Enrique Gimbernat, Catedrático emérito de Derecho Penal en la Universidad Complutense (14 de julio de 2009, Diario El Mundo)

miércoles, 1 de julio de 2009

Justicia universal española; por Jesús María Silva Sánchez, Catedrático de Derecho penal

El día 30 de junio de 2009 se publicó, en el diario ABC, un artículo de Jesús María Silva Sánchez en el cual el autor opina sobre el proyecto de reforma del artículo 23.4 de la Ley Orgánica del Poder Judicial. Trascribimos íntegramente dicho artículo.


JUSTICIA UNIVERSAL ESPAÑOLA

El pasado jueves el Congreso de los Diputados aprobó el proyecto de reforma del art. 23.4 de la Ley Orgánica del Poder Judicial. Sin embargo, no es probable que ello rebaje la intensidad de la discusión sobre la legitimidad de la extensión de la competencia jurisdiccional española al enjuiciamiento de delitos contra la comunidad internacional cometidos en cualquier parte del mundo. La reforma aprobada por la Cámara Baja parece dar la razón al Tribunal Supremo, que en su día (STS 327/2003) intentó llevar a cabo una reducción teleológica del texto todavía vigente, sobre cuya extraordinaria amplitud literal no caben dudas. Ahora bien, el Tribunal Constitucional (SSTC 237/ 2005, 227/ 2007) estimó que dicha opción interpretativa vulneraba el derecho a la tutela judicial efectiva de las acusaciones particular y popular, en su vertiente de acceso a la jurisdicción. Por tanto, no cabría descartar de plano la posibilidad de que el Alto Tribunal llegara a considerar en un futuro que la reforma llevada a cabo es inconstitucional.

Lo cierto es que las decisiones del Tribunal Constitucional se han interpretado hasta ahora como un aval para que la Audiencia Nacional se convierta ni más ni menos que en el foro de los delitos contra la comunidad internacional a los que no puede acceder la Corte Penal Internacional. Algo que sucede siempre que el Estado en cuyo territorio se producen los hechos presuntamente delictivos no ha ratificado el Tratado que la instituye.

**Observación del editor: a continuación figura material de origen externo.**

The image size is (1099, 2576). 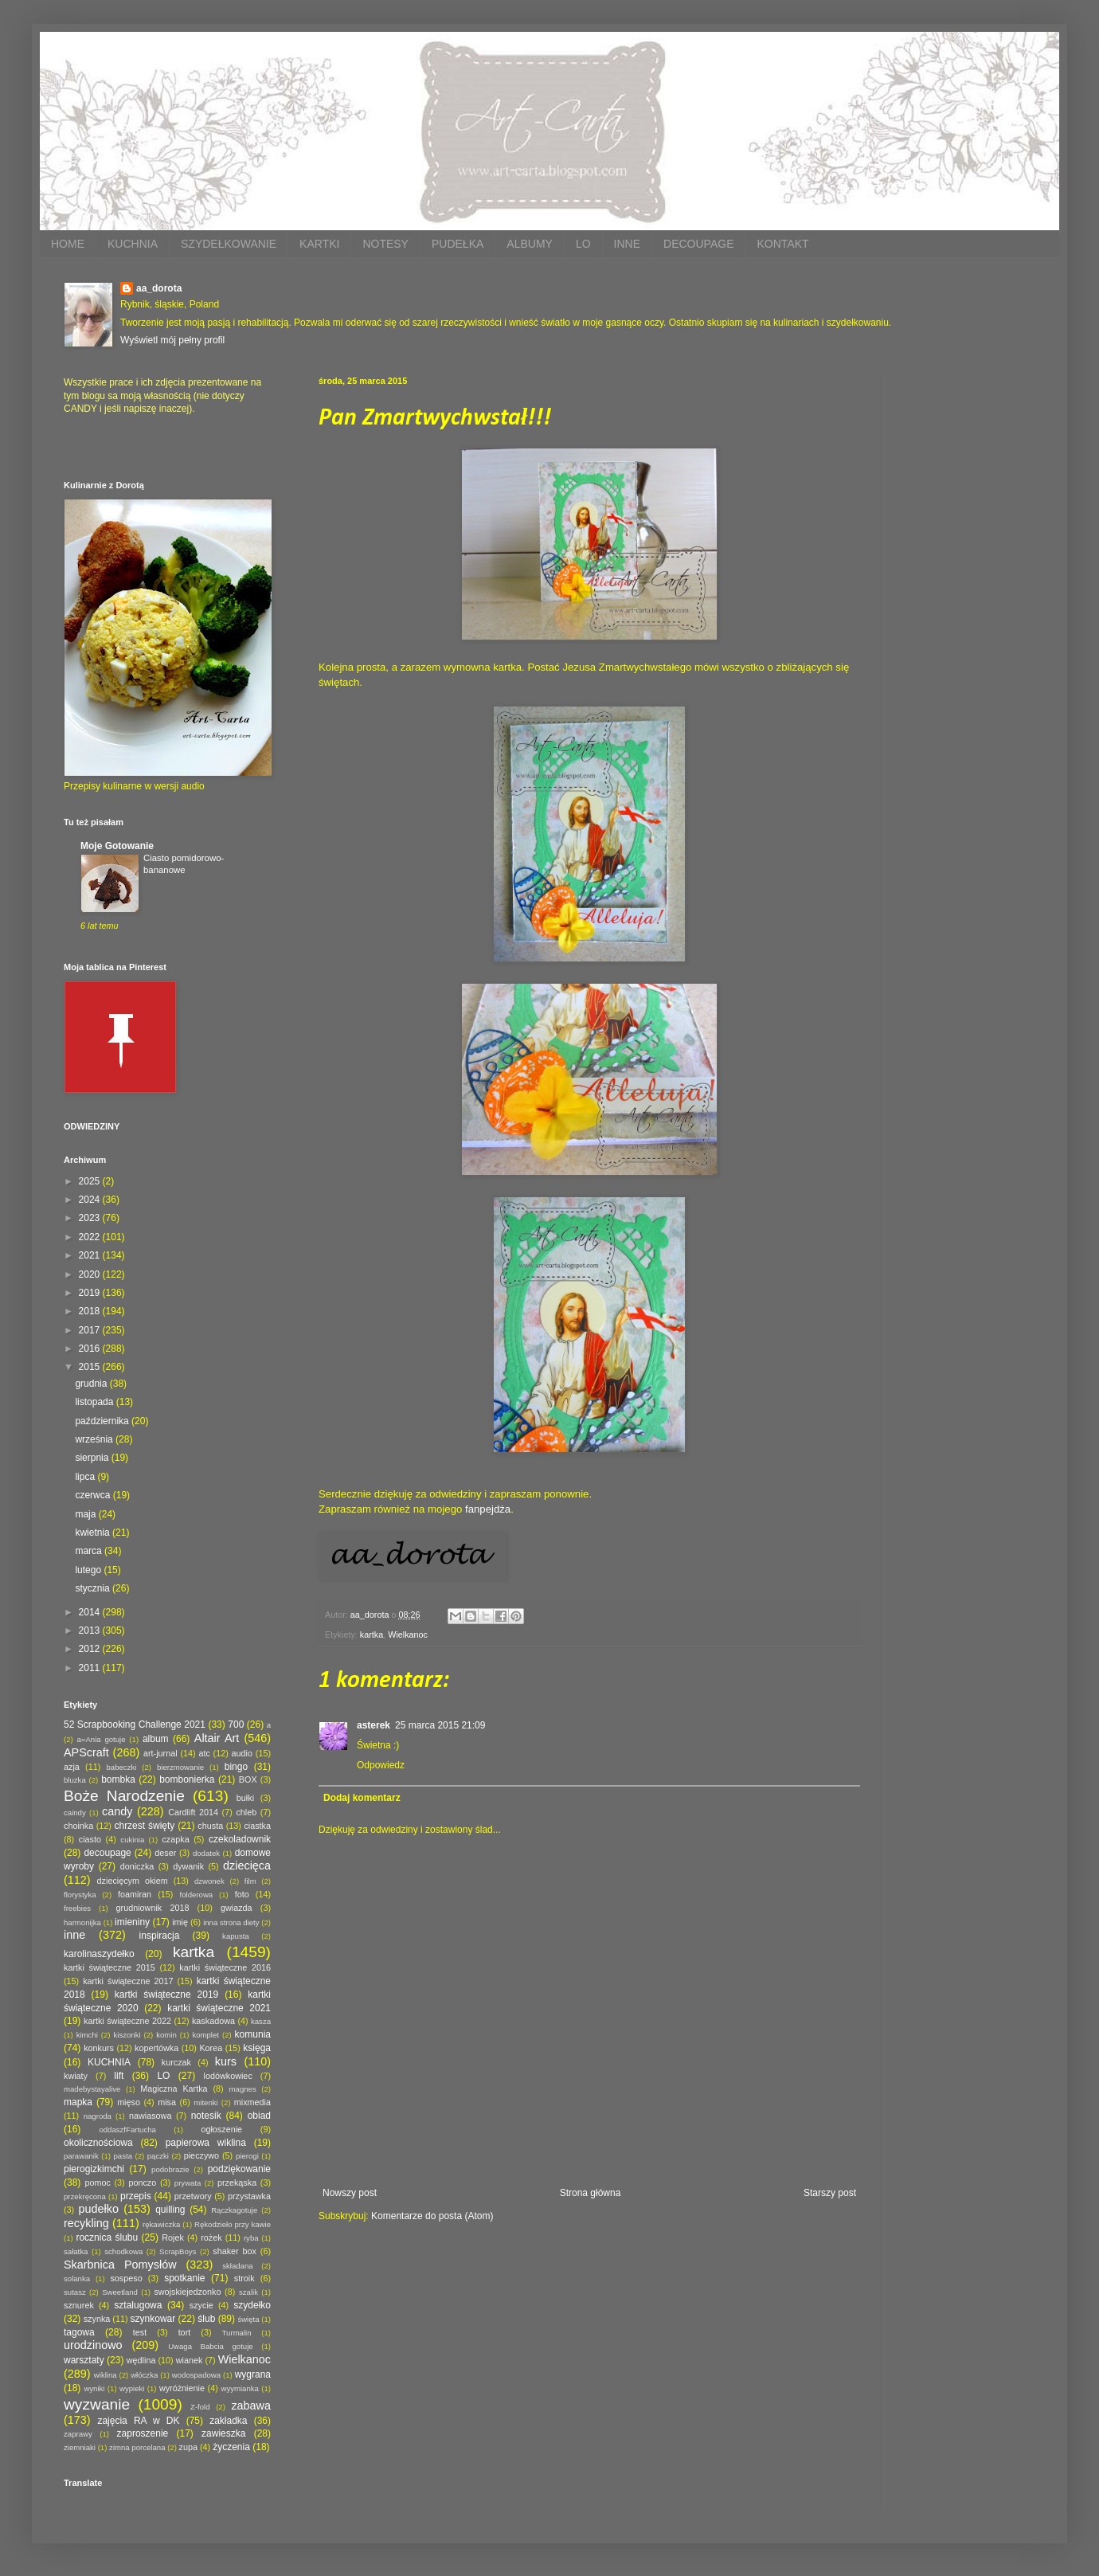 I want to click on Odpowiedz, so click(x=381, y=1765).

Sin embargo, el ejercicio unilateral de una jurisdicción universal por parte de España plantea múltiples objeciones que trascienden al muy mejorable tenor literal del vigente art. 23.4 LOPJ y de las disposiciones que lo complementan. En concreto, suscita problemas conceptuales o de principio; y problemas pragmáticos, o relativos a las consecuencias.

En términos conceptuales, el principio de jurisdicción universal se relaciona con la existencia de determinadas conductas, especialmente graves, que se consideran lesivas de bienes de toda la comunidad internacional. Precisamente por ello, ésta -fundamentalmente a través de Tratados- pretende que tales conductas sean tipificadas como delitos y perseguidas en todos los países. Dado que esta pretensión -de modo no infrecuente- fracasa, surge la aspiración de una jurisdicción de alcance global. Por un lado, mediante su ejercicio por un Tribunal internacional; por otro lado, por la vía de una jurisdicción extraterritorial (“universal”) ejercida por los tribunales de los Estados nacionales.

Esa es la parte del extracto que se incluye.